Chronic pain can be debilitating not only physically,
but psychologically as well.
Before you know it, pain can begin to sneak its way into all aspects of your life. Below are some strategies for managing pain before it manages you:
Have you ever woken up with less pain than usual and thought, “Great! Now I can get everything done today that I’ve put off because I’ve been in pain”. Seems like a reasonable idea; however, doing this often leads to an increase your pain. Yes, you may be able to accomplish a lot on days when your pain is less intense but at what cost? Do you need one or two recovery days because you overdid it?
On the other hand, you may refrain from activity due to fear of experiencing an increase in pain. As such, de-conditioning occurs (like when I “forget” to go to the gym for two months) and you actually end up experiencing more pain when you do move...it can become a vicious cycle.
A more effective way to manage your pain (and your life) is to pace yourself on a daily basis. Figure out how much activity you can handle before you start to experience an increase in pain...once you know, take short break BEFORE you experience that increase. It is much easier to manage pain when it is not at its highest intensity! You will find that you can get more accomplished with pacing than with highly fluctuating activity levels.
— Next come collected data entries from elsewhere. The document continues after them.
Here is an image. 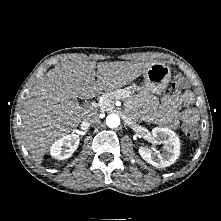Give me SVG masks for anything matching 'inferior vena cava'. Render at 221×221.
<instances>
[{
    "label": "inferior vena cava",
    "mask_w": 221,
    "mask_h": 221,
    "mask_svg": "<svg viewBox=\"0 0 221 221\" xmlns=\"http://www.w3.org/2000/svg\"><path fill=\"white\" fill-rule=\"evenodd\" d=\"M98 119H99V118H98V115H97V114H90V115H88L87 118H86V123H88V124H93V123L97 122Z\"/></svg>",
    "instance_id": "inferior-vena-cava-1"
}]
</instances>
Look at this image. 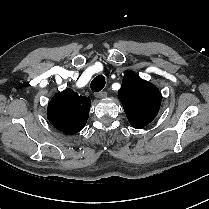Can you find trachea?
Wrapping results in <instances>:
<instances>
[{"label": "trachea", "instance_id": "obj_1", "mask_svg": "<svg viewBox=\"0 0 209 209\" xmlns=\"http://www.w3.org/2000/svg\"><path fill=\"white\" fill-rule=\"evenodd\" d=\"M105 83V77L103 75H98L91 81V90L93 92H99L104 88Z\"/></svg>", "mask_w": 209, "mask_h": 209}]
</instances>
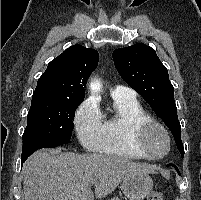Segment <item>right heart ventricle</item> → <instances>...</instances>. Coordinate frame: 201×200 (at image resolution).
Returning <instances> with one entry per match:
<instances>
[{
    "label": "right heart ventricle",
    "instance_id": "e07e8e85",
    "mask_svg": "<svg viewBox=\"0 0 201 200\" xmlns=\"http://www.w3.org/2000/svg\"><path fill=\"white\" fill-rule=\"evenodd\" d=\"M101 116V141L96 151L130 159H145L131 138L132 126L148 118L135 97L112 95V114Z\"/></svg>",
    "mask_w": 201,
    "mask_h": 200
}]
</instances>
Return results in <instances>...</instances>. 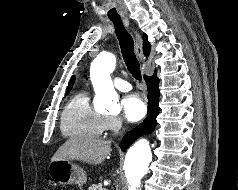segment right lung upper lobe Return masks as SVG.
Wrapping results in <instances>:
<instances>
[{
    "label": "right lung upper lobe",
    "instance_id": "1",
    "mask_svg": "<svg viewBox=\"0 0 238 190\" xmlns=\"http://www.w3.org/2000/svg\"><path fill=\"white\" fill-rule=\"evenodd\" d=\"M150 49H151V45L148 42V37L146 34H144V37H143V52H144V54L149 55ZM73 83H74V77H72V79L70 80V83L67 87V92H69L71 90Z\"/></svg>",
    "mask_w": 238,
    "mask_h": 190
}]
</instances>
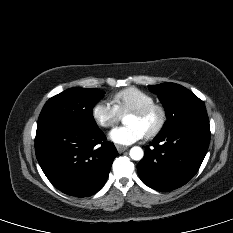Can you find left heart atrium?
<instances>
[{
  "instance_id": "39dd6f15",
  "label": "left heart atrium",
  "mask_w": 233,
  "mask_h": 233,
  "mask_svg": "<svg viewBox=\"0 0 233 233\" xmlns=\"http://www.w3.org/2000/svg\"><path fill=\"white\" fill-rule=\"evenodd\" d=\"M145 132L135 124H128L114 128L109 138L120 145H130L145 137Z\"/></svg>"
}]
</instances>
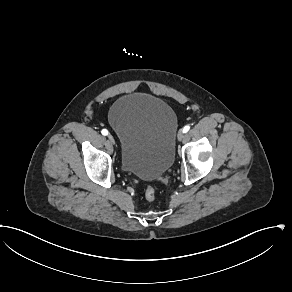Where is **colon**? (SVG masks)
<instances>
[{
    "label": "colon",
    "mask_w": 292,
    "mask_h": 292,
    "mask_svg": "<svg viewBox=\"0 0 292 292\" xmlns=\"http://www.w3.org/2000/svg\"><path fill=\"white\" fill-rule=\"evenodd\" d=\"M145 200L148 203H153L156 200V190L153 186H148L144 192Z\"/></svg>",
    "instance_id": "5ec220e1"
}]
</instances>
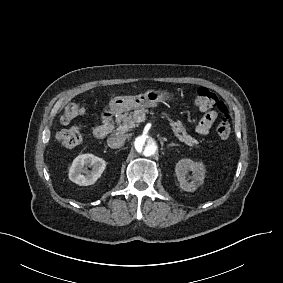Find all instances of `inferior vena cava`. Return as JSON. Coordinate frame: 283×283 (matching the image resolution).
<instances>
[{"instance_id":"inferior-vena-cava-1","label":"inferior vena cava","mask_w":283,"mask_h":283,"mask_svg":"<svg viewBox=\"0 0 283 283\" xmlns=\"http://www.w3.org/2000/svg\"><path fill=\"white\" fill-rule=\"evenodd\" d=\"M107 143L111 148H119L124 144V139L121 136L110 137L107 139Z\"/></svg>"}]
</instances>
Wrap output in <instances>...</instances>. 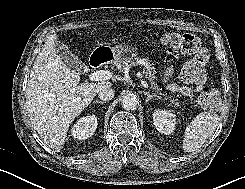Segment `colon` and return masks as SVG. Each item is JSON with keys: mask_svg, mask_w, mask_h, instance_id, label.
Instances as JSON below:
<instances>
[{"mask_svg": "<svg viewBox=\"0 0 245 189\" xmlns=\"http://www.w3.org/2000/svg\"><path fill=\"white\" fill-rule=\"evenodd\" d=\"M162 43L179 53L193 56L181 69L180 77L183 82L196 85L205 79L206 67L210 57L196 35L191 33H166L162 36ZM198 102L206 109L217 108L221 103L220 93L217 89L212 88L201 94Z\"/></svg>", "mask_w": 245, "mask_h": 189, "instance_id": "5ec220e1", "label": "colon"}]
</instances>
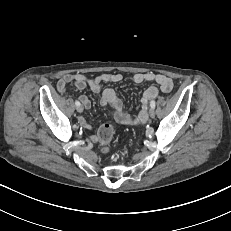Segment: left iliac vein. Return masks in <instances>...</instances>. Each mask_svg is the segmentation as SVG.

Have you ever noticed that our body’s automatic response to pain is to hold the breath and tense the muscles? As you can imagine (or have experienced firsthand), when these responses stick around long-term they do not promote a relaxed body and mind; which can lead to increased pain. Although you may feel relaxed while you are watching television or reading, these activities do not activate the relaxation response in your body. Deep belly breathing, progressive muscle relaxation, meditation...these are all strategies that quiet the typically over-active stress response system that comes with chronic pain.
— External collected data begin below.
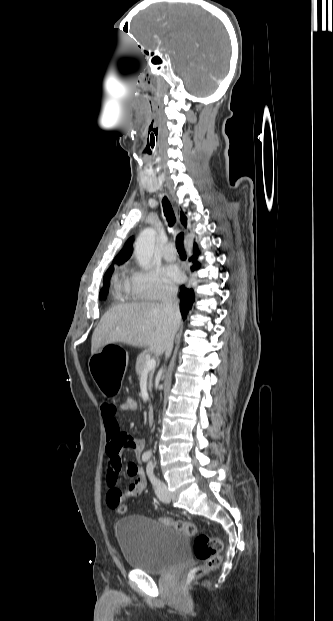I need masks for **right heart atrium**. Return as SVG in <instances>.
<instances>
[{"label": "right heart atrium", "mask_w": 333, "mask_h": 621, "mask_svg": "<svg viewBox=\"0 0 333 621\" xmlns=\"http://www.w3.org/2000/svg\"><path fill=\"white\" fill-rule=\"evenodd\" d=\"M131 287L138 299L145 301L163 300L176 293L175 286L153 267L136 270L131 276Z\"/></svg>", "instance_id": "d8ad5b80"}]
</instances>
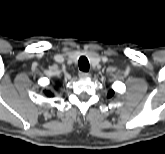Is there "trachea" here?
<instances>
[{
    "mask_svg": "<svg viewBox=\"0 0 165 154\" xmlns=\"http://www.w3.org/2000/svg\"><path fill=\"white\" fill-rule=\"evenodd\" d=\"M79 69L84 72H88L89 70V61L86 57L82 56L78 61Z\"/></svg>",
    "mask_w": 165,
    "mask_h": 154,
    "instance_id": "trachea-1",
    "label": "trachea"
}]
</instances>
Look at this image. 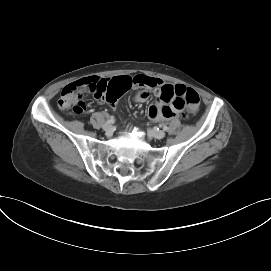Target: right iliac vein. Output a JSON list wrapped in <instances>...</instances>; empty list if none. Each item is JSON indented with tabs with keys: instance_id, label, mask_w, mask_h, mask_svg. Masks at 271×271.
<instances>
[{
	"instance_id": "right-iliac-vein-1",
	"label": "right iliac vein",
	"mask_w": 271,
	"mask_h": 271,
	"mask_svg": "<svg viewBox=\"0 0 271 271\" xmlns=\"http://www.w3.org/2000/svg\"><path fill=\"white\" fill-rule=\"evenodd\" d=\"M103 130H104L105 132H107V133H110L111 130H112V125L109 124V123H105V124L103 125Z\"/></svg>"
}]
</instances>
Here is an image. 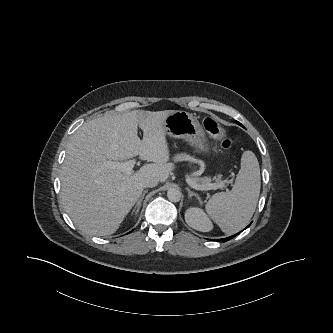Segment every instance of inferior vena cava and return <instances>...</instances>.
Wrapping results in <instances>:
<instances>
[{"label": "inferior vena cava", "instance_id": "obj_1", "mask_svg": "<svg viewBox=\"0 0 333 333\" xmlns=\"http://www.w3.org/2000/svg\"><path fill=\"white\" fill-rule=\"evenodd\" d=\"M159 180L157 178H148L144 181V187H155L157 186Z\"/></svg>", "mask_w": 333, "mask_h": 333}]
</instances>
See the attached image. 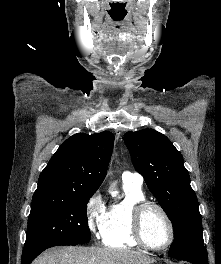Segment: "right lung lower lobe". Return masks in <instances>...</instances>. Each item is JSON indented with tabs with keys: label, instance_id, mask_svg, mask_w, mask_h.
<instances>
[{
	"label": "right lung lower lobe",
	"instance_id": "obj_1",
	"mask_svg": "<svg viewBox=\"0 0 221 264\" xmlns=\"http://www.w3.org/2000/svg\"><path fill=\"white\" fill-rule=\"evenodd\" d=\"M42 251L44 250L22 257V264H30Z\"/></svg>",
	"mask_w": 221,
	"mask_h": 264
}]
</instances>
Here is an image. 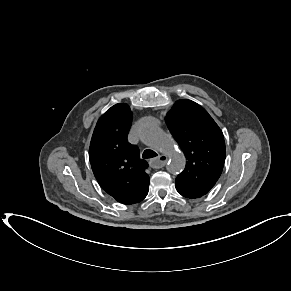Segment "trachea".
Here are the masks:
<instances>
[{"label":"trachea","instance_id":"3493384b","mask_svg":"<svg viewBox=\"0 0 291 291\" xmlns=\"http://www.w3.org/2000/svg\"><path fill=\"white\" fill-rule=\"evenodd\" d=\"M155 156H157V154L153 150H150V149H146L142 155L144 159L153 158Z\"/></svg>","mask_w":291,"mask_h":291}]
</instances>
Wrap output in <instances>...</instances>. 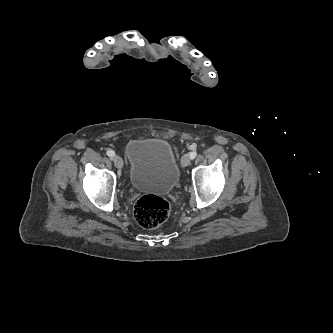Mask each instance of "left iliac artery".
<instances>
[{
	"label": "left iliac artery",
	"instance_id": "left-iliac-artery-1",
	"mask_svg": "<svg viewBox=\"0 0 333 333\" xmlns=\"http://www.w3.org/2000/svg\"><path fill=\"white\" fill-rule=\"evenodd\" d=\"M196 155H197V152H196V151H192V152H190V158H191V159H194V158L196 157Z\"/></svg>",
	"mask_w": 333,
	"mask_h": 333
}]
</instances>
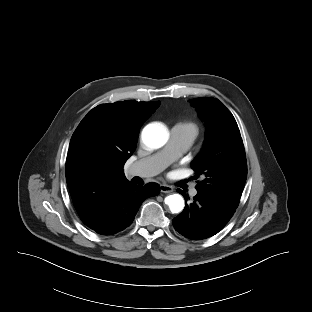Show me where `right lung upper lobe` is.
Listing matches in <instances>:
<instances>
[{"mask_svg": "<svg viewBox=\"0 0 312 312\" xmlns=\"http://www.w3.org/2000/svg\"><path fill=\"white\" fill-rule=\"evenodd\" d=\"M160 102L101 104L82 119L72 135L66 181L83 222L94 219L130 183L123 166L136 148L138 132Z\"/></svg>", "mask_w": 312, "mask_h": 312, "instance_id": "right-lung-upper-lobe-1", "label": "right lung upper lobe"}]
</instances>
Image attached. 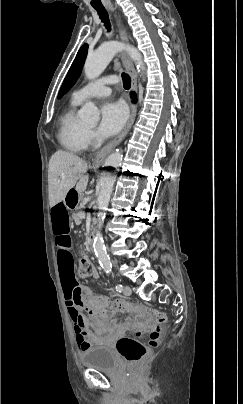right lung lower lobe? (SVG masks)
I'll return each mask as SVG.
<instances>
[{"mask_svg":"<svg viewBox=\"0 0 243 404\" xmlns=\"http://www.w3.org/2000/svg\"><path fill=\"white\" fill-rule=\"evenodd\" d=\"M131 97L133 98V101H136V95H135V93L131 92Z\"/></svg>","mask_w":243,"mask_h":404,"instance_id":"right-lung-lower-lobe-1","label":"right lung lower lobe"}]
</instances>
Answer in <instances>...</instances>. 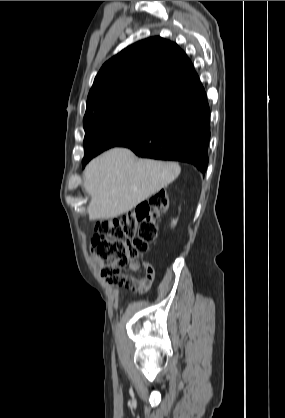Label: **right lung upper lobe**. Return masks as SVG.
Wrapping results in <instances>:
<instances>
[{
	"label": "right lung upper lobe",
	"mask_w": 285,
	"mask_h": 418,
	"mask_svg": "<svg viewBox=\"0 0 285 418\" xmlns=\"http://www.w3.org/2000/svg\"><path fill=\"white\" fill-rule=\"evenodd\" d=\"M203 89L185 52L176 43L151 37L128 46L102 66L88 94L85 116L133 100L171 107Z\"/></svg>",
	"instance_id": "1"
}]
</instances>
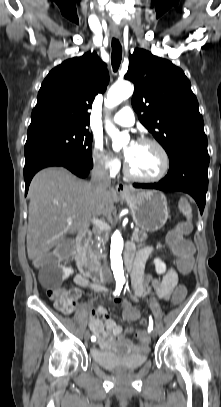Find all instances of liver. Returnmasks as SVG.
<instances>
[{
    "label": "liver",
    "instance_id": "obj_1",
    "mask_svg": "<svg viewBox=\"0 0 221 407\" xmlns=\"http://www.w3.org/2000/svg\"><path fill=\"white\" fill-rule=\"evenodd\" d=\"M28 196L27 253L35 260L60 245L66 234L86 228L93 218L110 217L116 193L106 190L97 196L91 183L63 167H50L33 177Z\"/></svg>",
    "mask_w": 221,
    "mask_h": 407
}]
</instances>
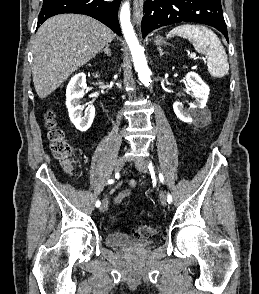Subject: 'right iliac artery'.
I'll list each match as a JSON object with an SVG mask.
<instances>
[{
    "instance_id": "82829eb1",
    "label": "right iliac artery",
    "mask_w": 259,
    "mask_h": 294,
    "mask_svg": "<svg viewBox=\"0 0 259 294\" xmlns=\"http://www.w3.org/2000/svg\"><path fill=\"white\" fill-rule=\"evenodd\" d=\"M115 176H116V178H117V177H119V174L117 173ZM113 182H114V180L111 179V180L108 181V184H112ZM100 204H101V203H100V201L98 200V201H96V204H95V205H96V207H99Z\"/></svg>"
}]
</instances>
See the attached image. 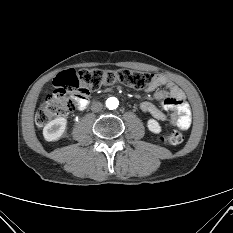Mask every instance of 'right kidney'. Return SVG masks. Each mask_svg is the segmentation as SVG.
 <instances>
[{
	"label": "right kidney",
	"instance_id": "1",
	"mask_svg": "<svg viewBox=\"0 0 233 233\" xmlns=\"http://www.w3.org/2000/svg\"><path fill=\"white\" fill-rule=\"evenodd\" d=\"M67 120L63 117L56 118L45 125L43 136L46 141H57L65 132Z\"/></svg>",
	"mask_w": 233,
	"mask_h": 233
}]
</instances>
Practice relaxation strategies on a daily basis to remind yourself what it feels like to be relaxed. These strategies can help relax your mind and your body and allow you to recover from stressful or painful experiences more efficiently.
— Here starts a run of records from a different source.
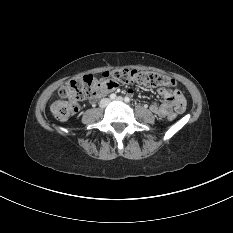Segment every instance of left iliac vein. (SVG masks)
<instances>
[{
	"mask_svg": "<svg viewBox=\"0 0 233 233\" xmlns=\"http://www.w3.org/2000/svg\"><path fill=\"white\" fill-rule=\"evenodd\" d=\"M116 101H119V102H122V101H124V99L122 98V97H117L116 99H115Z\"/></svg>",
	"mask_w": 233,
	"mask_h": 233,
	"instance_id": "1",
	"label": "left iliac vein"
}]
</instances>
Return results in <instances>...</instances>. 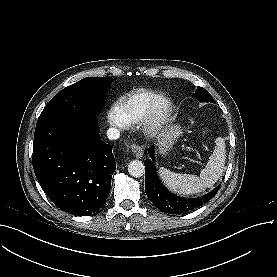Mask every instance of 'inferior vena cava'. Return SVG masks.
<instances>
[{
    "instance_id": "602c4592",
    "label": "inferior vena cava",
    "mask_w": 277,
    "mask_h": 277,
    "mask_svg": "<svg viewBox=\"0 0 277 277\" xmlns=\"http://www.w3.org/2000/svg\"><path fill=\"white\" fill-rule=\"evenodd\" d=\"M107 137L110 140H116L120 137V131L117 128L111 127L107 130Z\"/></svg>"
}]
</instances>
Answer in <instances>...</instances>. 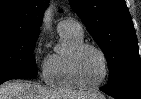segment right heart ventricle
Here are the masks:
<instances>
[{
	"label": "right heart ventricle",
	"instance_id": "1",
	"mask_svg": "<svg viewBox=\"0 0 141 99\" xmlns=\"http://www.w3.org/2000/svg\"><path fill=\"white\" fill-rule=\"evenodd\" d=\"M64 49L51 54L44 65L45 82L59 90H74L81 86L75 81L70 64L72 51L83 42V36L69 33L60 34Z\"/></svg>",
	"mask_w": 141,
	"mask_h": 99
}]
</instances>
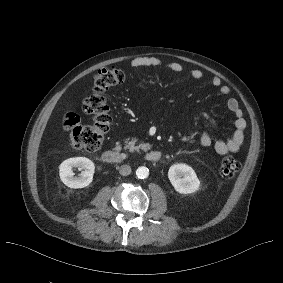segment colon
<instances>
[{"label":"colon","mask_w":283,"mask_h":283,"mask_svg":"<svg viewBox=\"0 0 283 283\" xmlns=\"http://www.w3.org/2000/svg\"><path fill=\"white\" fill-rule=\"evenodd\" d=\"M127 80V74L118 68L107 67L99 70L94 77L90 93L83 99L82 108L92 117V123L84 125L75 113H67L63 127L69 135L72 146L81 151H96L102 144L111 123L109 105L105 92ZM240 169V163L233 157L221 161L220 174L230 178Z\"/></svg>","instance_id":"5ec220e1"}]
</instances>
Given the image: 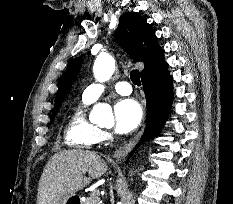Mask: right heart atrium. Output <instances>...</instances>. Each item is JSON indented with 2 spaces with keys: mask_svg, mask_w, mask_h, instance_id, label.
Returning a JSON list of instances; mask_svg holds the SVG:
<instances>
[{
  "mask_svg": "<svg viewBox=\"0 0 233 204\" xmlns=\"http://www.w3.org/2000/svg\"><path fill=\"white\" fill-rule=\"evenodd\" d=\"M112 138V135L107 131L100 132V141H107Z\"/></svg>",
  "mask_w": 233,
  "mask_h": 204,
  "instance_id": "1",
  "label": "right heart atrium"
}]
</instances>
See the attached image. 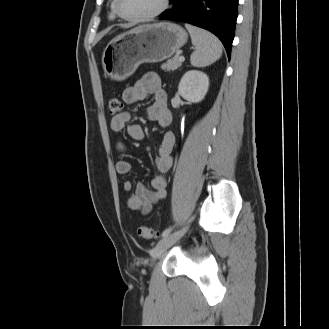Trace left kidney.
<instances>
[{"label":"left kidney","mask_w":329,"mask_h":329,"mask_svg":"<svg viewBox=\"0 0 329 329\" xmlns=\"http://www.w3.org/2000/svg\"><path fill=\"white\" fill-rule=\"evenodd\" d=\"M208 88V76L201 71L190 70L181 78L178 92L185 100L198 103L204 99Z\"/></svg>","instance_id":"5707ae66"}]
</instances>
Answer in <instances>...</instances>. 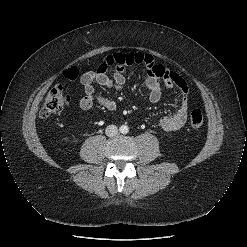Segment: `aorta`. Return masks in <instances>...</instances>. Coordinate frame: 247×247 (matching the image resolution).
I'll return each mask as SVG.
<instances>
[{
  "mask_svg": "<svg viewBox=\"0 0 247 247\" xmlns=\"http://www.w3.org/2000/svg\"><path fill=\"white\" fill-rule=\"evenodd\" d=\"M119 130H120V132H121L122 134H127L128 131H129V128H128L127 125H121L120 128H119Z\"/></svg>",
  "mask_w": 247,
  "mask_h": 247,
  "instance_id": "1",
  "label": "aorta"
}]
</instances>
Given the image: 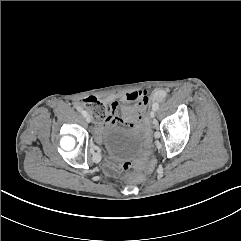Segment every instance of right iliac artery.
Instances as JSON below:
<instances>
[{
  "instance_id": "obj_1",
  "label": "right iliac artery",
  "mask_w": 241,
  "mask_h": 241,
  "mask_svg": "<svg viewBox=\"0 0 241 241\" xmlns=\"http://www.w3.org/2000/svg\"><path fill=\"white\" fill-rule=\"evenodd\" d=\"M81 113H82L83 116H85V117L87 116V112L86 111H81Z\"/></svg>"
}]
</instances>
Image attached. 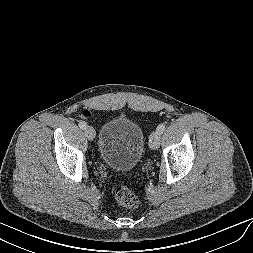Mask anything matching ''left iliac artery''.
<instances>
[{
	"mask_svg": "<svg viewBox=\"0 0 253 253\" xmlns=\"http://www.w3.org/2000/svg\"><path fill=\"white\" fill-rule=\"evenodd\" d=\"M164 130H165V124H159L157 127V131L159 133H163Z\"/></svg>",
	"mask_w": 253,
	"mask_h": 253,
	"instance_id": "1",
	"label": "left iliac artery"
}]
</instances>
Our brains can only pay attention to so much at once. If there is only pain to pay attention to…guess what, our brains become very focused on that pain! Utilize the limited multi-tasking abilities of your brain and distract yourself: Physically (e.g. massage), mentally (e.g. guided imagery), and socially (e.g. spend time with people that make you laugh).
These are just a few pain management strategies; there are many more! Incorporate a variety of strategies into your routine to find the best combination for you. You have more power over your pain than you think!